▶ [About this task]
Each line below from the one containing "r B, Buoncristiano" through the one containing "kológiu a pôrodníctvo" is to be given again exactly, and no line outside that span.
+---+
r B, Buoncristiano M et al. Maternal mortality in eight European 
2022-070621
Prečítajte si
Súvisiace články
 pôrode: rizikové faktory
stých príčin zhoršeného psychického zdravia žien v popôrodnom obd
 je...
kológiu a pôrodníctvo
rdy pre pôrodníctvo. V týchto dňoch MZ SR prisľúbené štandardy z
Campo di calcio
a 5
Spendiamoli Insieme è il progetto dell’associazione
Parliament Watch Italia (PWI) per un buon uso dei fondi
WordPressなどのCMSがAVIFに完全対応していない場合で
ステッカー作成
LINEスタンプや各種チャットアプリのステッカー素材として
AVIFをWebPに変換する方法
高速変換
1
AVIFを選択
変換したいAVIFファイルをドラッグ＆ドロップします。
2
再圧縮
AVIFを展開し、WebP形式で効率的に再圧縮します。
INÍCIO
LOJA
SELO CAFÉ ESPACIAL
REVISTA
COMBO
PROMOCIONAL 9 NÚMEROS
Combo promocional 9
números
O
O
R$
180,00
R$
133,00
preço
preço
+---+
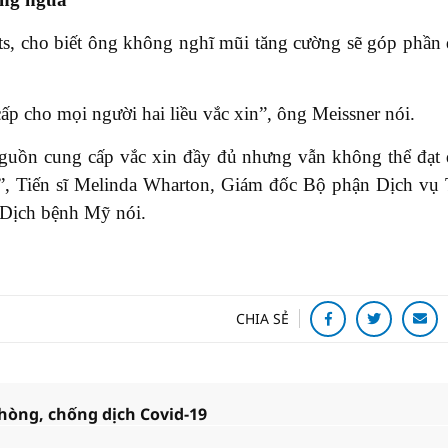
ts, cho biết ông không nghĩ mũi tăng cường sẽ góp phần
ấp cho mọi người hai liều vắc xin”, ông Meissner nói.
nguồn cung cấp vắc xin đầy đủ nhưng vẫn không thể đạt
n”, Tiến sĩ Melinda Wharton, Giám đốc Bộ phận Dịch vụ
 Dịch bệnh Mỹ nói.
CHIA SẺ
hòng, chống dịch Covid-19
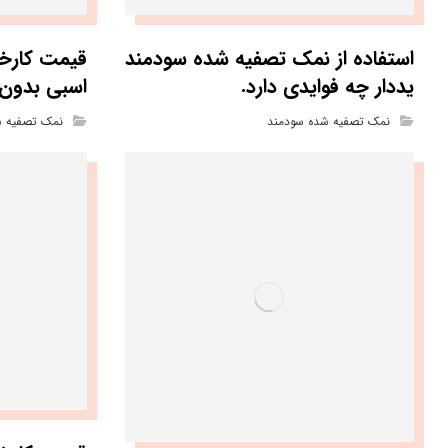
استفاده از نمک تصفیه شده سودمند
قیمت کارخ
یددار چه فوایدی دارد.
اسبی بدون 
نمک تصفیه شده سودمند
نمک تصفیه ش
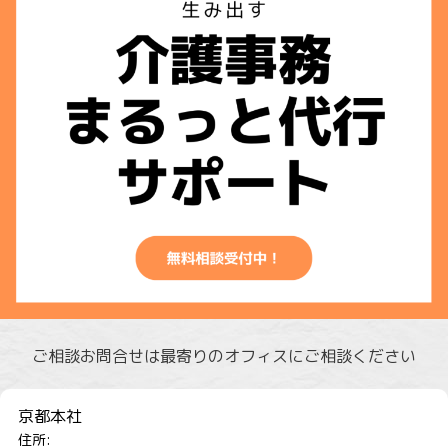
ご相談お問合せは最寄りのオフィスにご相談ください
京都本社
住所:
+---+
▶ [Exercise output]
r B, Buoncristiano M et al. Maternal mortality in eight European 
2022-070621
Prečítajte si
Súvisiace články
 pôrode: rizikové faktory
stých príčin zhoršeného psychického zdravia žien v popôrodnom obd
 je...
kológiu a pôrodníctvo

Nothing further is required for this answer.